Dataset excerpts

------

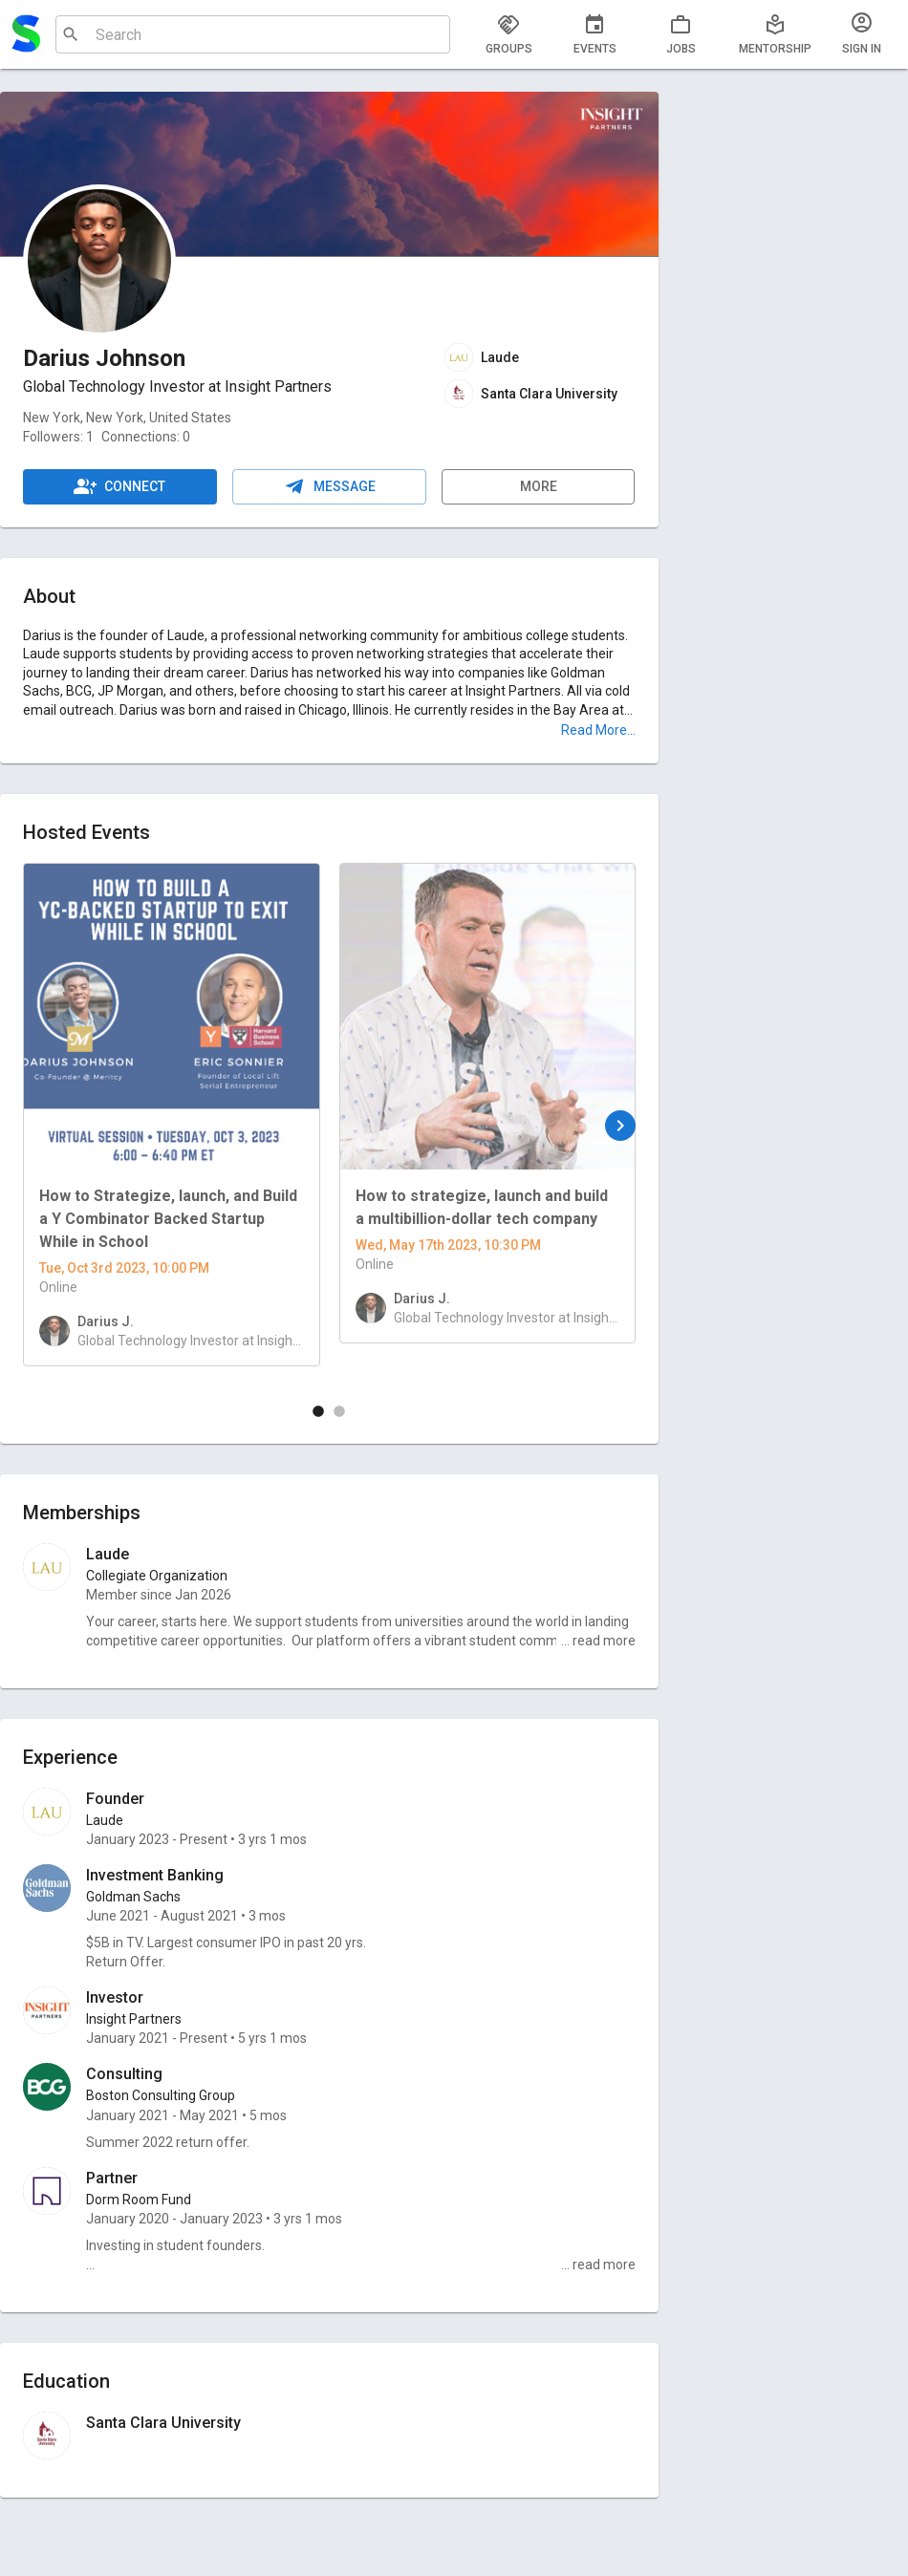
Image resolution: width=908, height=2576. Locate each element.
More (539, 487)
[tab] (508, 34)
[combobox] (250, 34)
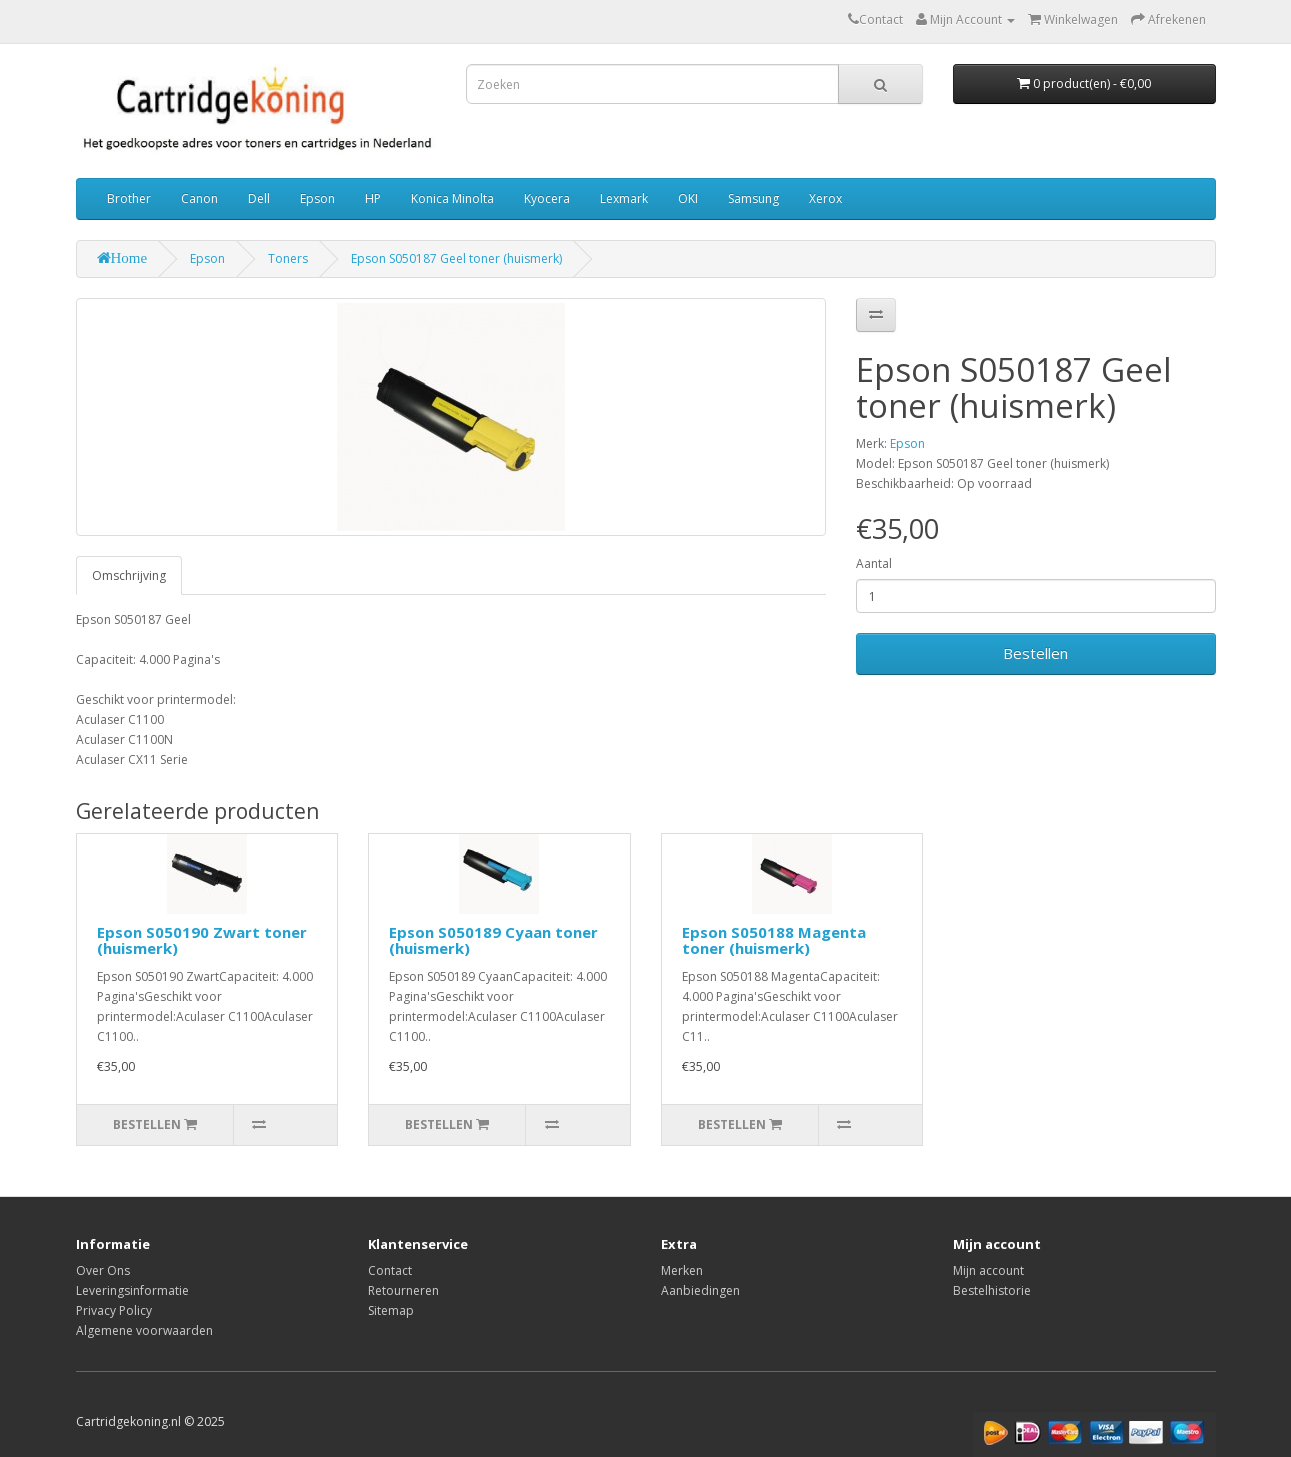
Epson (317, 198)
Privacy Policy (114, 1310)
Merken (682, 1270)
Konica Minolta (452, 198)
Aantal (874, 563)
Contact (390, 1270)
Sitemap (391, 1310)
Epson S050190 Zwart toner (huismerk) (202, 940)
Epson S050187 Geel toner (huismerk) (456, 258)
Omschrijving (129, 575)
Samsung (753, 198)
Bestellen (1035, 653)
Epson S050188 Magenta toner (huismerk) (774, 940)
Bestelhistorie (992, 1290)
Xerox (825, 198)
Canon (199, 198)
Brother (129, 198)
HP (373, 198)
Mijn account (988, 1270)
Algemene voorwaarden (144, 1330)
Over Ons (103, 1270)
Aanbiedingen (700, 1290)
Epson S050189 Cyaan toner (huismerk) (493, 940)
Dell (259, 198)
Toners (288, 258)
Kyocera (547, 198)
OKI (688, 198)
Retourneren (403, 1290)
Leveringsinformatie (132, 1290)
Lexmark (624, 198)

------

• Exercise brief
Reproduce exactly the line containing "HP (373, 198)" and every line after it through the end of the records above, and nothing else.

• Solved problem
HP (373, 198)
Mijn account (988, 1270)
Algemene voorwaarden (144, 1330)
Over Ons (103, 1270)
Aanbiedingen (700, 1290)
Epson S050189 Cyaan toner (huismerk) (493, 940)
Dell (259, 198)
Toners (288, 258)
Kyocera (547, 198)
OKI (688, 198)
Retourneren (403, 1290)
Leveringsinformatie (132, 1290)
Lexmark (624, 198)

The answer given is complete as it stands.